…  How could we have let this happen … ?

Entering the theater, you find a full floor-sized map of Iraq with all the now familiar city names written in and, at one end, a 20 foot high arched structure like an ancient Babylonian gate.  All is bathed in a desert sand color and there’s immediate archeological appeal. The audience toes the map on three sides of this stunning theatrical set.

The play takes place mainly in Baghdad, and the gate is the Assassins’ Gate, an entry point into the Green Zone through which Iraqi translators, office personnel and others who went to work for the Americans passed daily.
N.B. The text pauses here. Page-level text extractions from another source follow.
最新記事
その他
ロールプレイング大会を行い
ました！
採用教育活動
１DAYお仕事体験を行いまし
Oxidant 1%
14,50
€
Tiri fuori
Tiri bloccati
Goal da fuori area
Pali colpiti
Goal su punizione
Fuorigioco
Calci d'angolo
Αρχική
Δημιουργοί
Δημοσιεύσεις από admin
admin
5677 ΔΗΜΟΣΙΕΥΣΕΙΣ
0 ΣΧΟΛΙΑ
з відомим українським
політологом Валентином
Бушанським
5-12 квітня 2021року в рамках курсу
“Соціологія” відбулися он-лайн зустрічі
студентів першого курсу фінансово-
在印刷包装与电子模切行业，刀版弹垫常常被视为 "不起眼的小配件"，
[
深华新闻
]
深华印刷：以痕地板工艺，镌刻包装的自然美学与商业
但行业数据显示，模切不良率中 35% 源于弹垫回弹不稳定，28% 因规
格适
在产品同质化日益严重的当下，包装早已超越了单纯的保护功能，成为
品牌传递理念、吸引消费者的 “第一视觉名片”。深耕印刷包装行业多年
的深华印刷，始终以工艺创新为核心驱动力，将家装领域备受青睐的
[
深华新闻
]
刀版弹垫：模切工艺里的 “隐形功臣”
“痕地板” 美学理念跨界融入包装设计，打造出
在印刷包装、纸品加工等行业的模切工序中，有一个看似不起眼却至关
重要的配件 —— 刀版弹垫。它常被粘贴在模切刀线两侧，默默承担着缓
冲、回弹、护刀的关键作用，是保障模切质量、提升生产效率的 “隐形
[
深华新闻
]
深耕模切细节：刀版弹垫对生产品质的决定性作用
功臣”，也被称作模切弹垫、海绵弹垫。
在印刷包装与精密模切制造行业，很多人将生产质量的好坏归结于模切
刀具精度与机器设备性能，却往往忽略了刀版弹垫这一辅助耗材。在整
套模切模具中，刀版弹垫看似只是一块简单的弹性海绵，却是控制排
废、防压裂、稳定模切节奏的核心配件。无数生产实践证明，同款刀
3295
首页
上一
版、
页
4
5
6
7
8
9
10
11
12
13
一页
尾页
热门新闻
This play is their story.  The trajectory is tragic, from their initial optimism at Saddam’s fall and elation over their prized jobs with the Americans through the fast-growing danger of attacks by insurgents who saw them as traitors and spies.  From their early illusions of unity with the Americans to awareness of betrayal: the Americans left them out to dry.

How could we have done it?  This is an important story and affecting drama by George Packer, who adapted his New Yorker magazine article about these Iraqis into a book, and then, still not having fully expunged what he’d learned, wrote Betrayed as his first play.

Betrayed occasionally slips from drama to exposition, back story the author feels we need to know, perhaps a journalistic residue.  I also found his treatment of the female interpreter, Intisar, who refused to wear the head scarf and dreamed of riding through Baghdad on a bicycle, disconcerting.  Of two male and one female interpreters on whom the story centers, she’s the one to die, and quite early in the game, leaving the dramatic field all to men, Americans and Iraqis, for the rest of the play:  an ironic fate for this symbol of the liberated Iraqi woman.

The characterizations are uneven:  Prescott, the interpreter’s boss is more the naive American than he needs to be (you have to agree with the Ambassador that he may not be cut out for the Foreign Service), while other characters, including the three Iraqi interpreters, are more three-dimensional. The acting also is uneven: Intisar’s expression of her powerful response to reading Emily Bronte is particularly moving.  But all in all, the production fulfills the brutal political, historical and human truths that fire this play.  We all should know this story.

The Aurora Theatre Company’s Betrayed plays at the Alafi Auditorium in Berkeley, California, extended run through March 8.